Bloom's syndrome gene-deficient phenotype in mouse primary cells induced by a modified tetracycline-controlled trans-silencer.

We recently reported genome-wide bi-allelic mutagenesis and phenotype-based genetic screening by tetracycline-regulated disruption of the Bloom's syndrome gene (Blm) in mouse embryonic stem (ES) cells. However, the same approach was hampered in mouse tissues owing to leaky expression of the Blm gene, which is the major obstacle in the tetracycline regulatory system. Here we describe a single-chain reverse tetracycline-controlled trans-silencer (sc rtTS) which reduces leaky expression in the tet-off system. The sc rtTS consists of two silencer moieties linked by a 36 amino acid linker. Although the silencer moiety contained a dimerization domain compatible with the tetracycline-controlled transactivator (tTA), heterodimerization with tTA was prevented because intramolecular self-assembly between linked silencer moieties was preferred.
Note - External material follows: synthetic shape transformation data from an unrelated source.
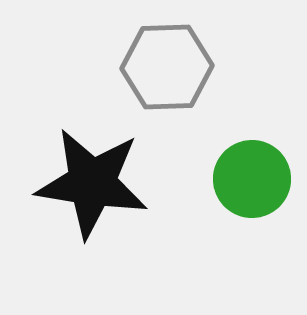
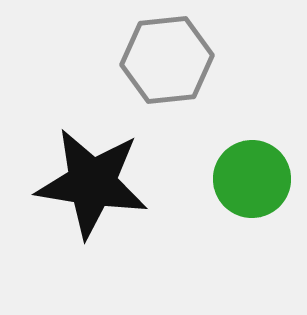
gray hexagon: moved 7 px up; rotated 4 degrees counterclockwise
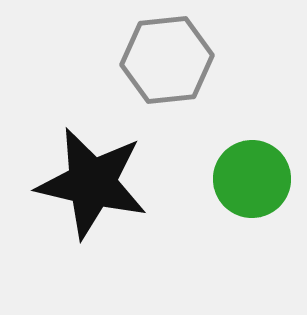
black star: rotated 4 degrees clockwise
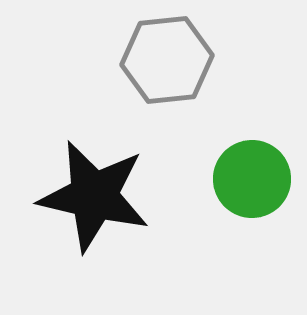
black star: moved 2 px right, 13 px down
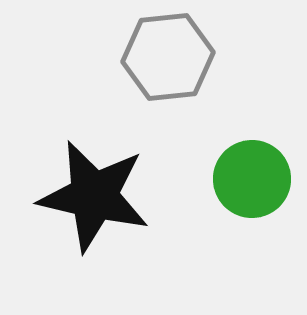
gray hexagon: moved 1 px right, 3 px up
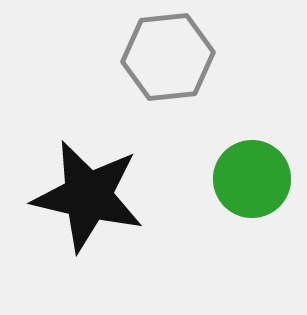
black star: moved 6 px left
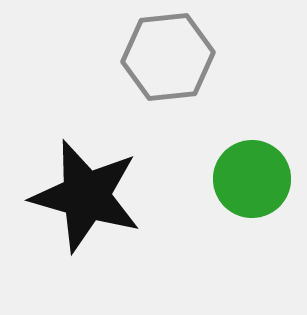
black star: moved 2 px left; rotated 3 degrees clockwise
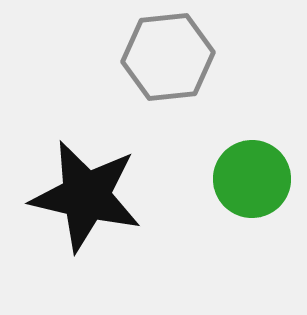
black star: rotated 3 degrees counterclockwise
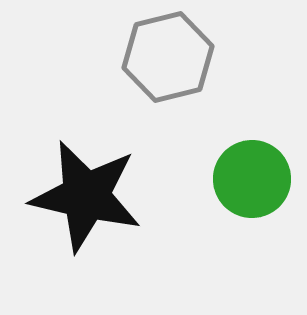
gray hexagon: rotated 8 degrees counterclockwise
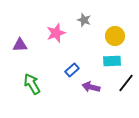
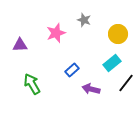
yellow circle: moved 3 px right, 2 px up
cyan rectangle: moved 2 px down; rotated 36 degrees counterclockwise
purple arrow: moved 2 px down
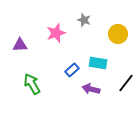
cyan rectangle: moved 14 px left; rotated 48 degrees clockwise
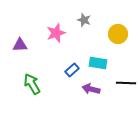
black line: rotated 54 degrees clockwise
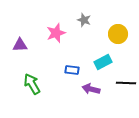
cyan rectangle: moved 5 px right, 1 px up; rotated 36 degrees counterclockwise
blue rectangle: rotated 48 degrees clockwise
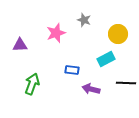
cyan rectangle: moved 3 px right, 3 px up
green arrow: rotated 50 degrees clockwise
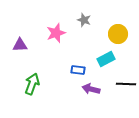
blue rectangle: moved 6 px right
black line: moved 1 px down
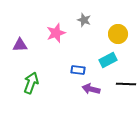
cyan rectangle: moved 2 px right, 1 px down
green arrow: moved 1 px left, 1 px up
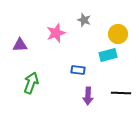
cyan rectangle: moved 5 px up; rotated 12 degrees clockwise
black line: moved 5 px left, 9 px down
purple arrow: moved 3 px left, 7 px down; rotated 102 degrees counterclockwise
The system was applied to mouse splenic lymphocytes and elevation of sister chromatid exchange, the hallmark of Blm dysfunction, was observed in the presence of doxycycline. A cassette containing both sc rtTS and tTA was introduced into the Blm allele in ES cells and reduction of basal activity was observed upon doxycycline treatment. Our data demonstrate effectiveness of sc rtTS in the tet-off system. Application of sc rtTS in mice may allow us to implement bi-allelic mutagenesis in vivo.